:: Your task ::
Report back each line of the data that contains the word "audio".

:: Source material ::
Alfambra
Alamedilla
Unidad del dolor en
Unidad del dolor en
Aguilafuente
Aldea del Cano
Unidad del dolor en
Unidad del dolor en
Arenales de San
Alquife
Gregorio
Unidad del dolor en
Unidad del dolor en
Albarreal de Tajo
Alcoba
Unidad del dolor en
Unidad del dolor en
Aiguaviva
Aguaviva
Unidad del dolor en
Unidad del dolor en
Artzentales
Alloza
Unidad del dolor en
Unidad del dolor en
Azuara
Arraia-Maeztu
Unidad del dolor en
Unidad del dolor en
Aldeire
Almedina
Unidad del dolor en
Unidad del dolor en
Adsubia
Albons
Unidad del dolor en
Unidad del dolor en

==

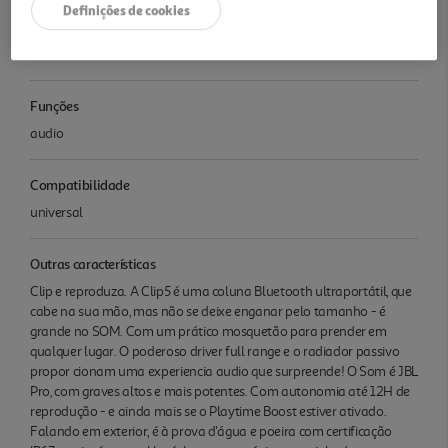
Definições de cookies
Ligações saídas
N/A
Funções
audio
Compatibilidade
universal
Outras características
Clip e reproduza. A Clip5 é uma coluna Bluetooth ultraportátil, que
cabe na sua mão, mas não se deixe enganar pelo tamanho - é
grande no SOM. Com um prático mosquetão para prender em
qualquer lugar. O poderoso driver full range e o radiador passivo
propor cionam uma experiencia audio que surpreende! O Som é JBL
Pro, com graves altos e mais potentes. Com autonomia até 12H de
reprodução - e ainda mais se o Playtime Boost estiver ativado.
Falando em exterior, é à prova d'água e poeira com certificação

:: Response area ::
audio
propor cionam uma experiencia audio que surpreende! O Som é JBL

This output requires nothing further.